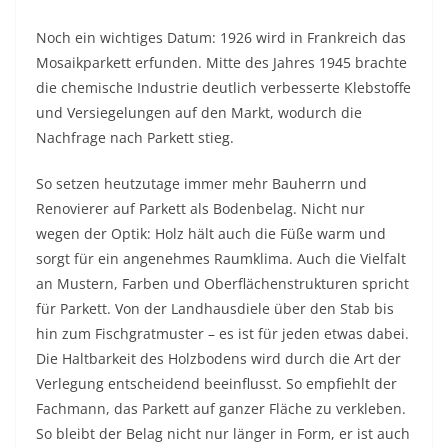
Noch ein wichtiges Datum: 1926 wird in Frankreich das
Mosaikparkett erfunden. Mitte des Jahres 1945 brachte
die chemische Industrie deutlich verbesserte Klebstoffe
und Versiegelungen auf den Markt, wodurch die
Nachfrage nach Parkett stieg.
So setzen heutzutage immer mehr Bauherrn und
Renovierer auf Parkett als Bodenbelag. Nicht nur
wegen der Optik: Holz hält auch die Füße warm und
sorgt für ein angenehmes Raumklima. Auch die Vielfalt
an Mustern, Farben und Oberflächenstrukturen spricht
für Parkett. Von der Landhausdiele über den Stab bis
hin zum Fischgratmuster – es ist für jeden etwas dabei.
Die Haltbarkeit des Holzbodens wird durch die Art der
Verlegung entscheidend beeinflusst. So empfiehlt der
Fachmann, das Parkett auf ganzer Fläche zu verkleben.
So bleibt der Belag nicht nur länger in Form, er ist auch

◆ PROBLEM ◆
Every line from the one containing "Fachmann, das Parkett" to the end of the entries must be set down exactly, with none omitted and none added.

◆ OUTPUT BELOW ◆
Fachmann, das Parkett auf ganzer Fläche zu verkleben.
So bleibt der Belag nicht nur länger in Form, er ist auch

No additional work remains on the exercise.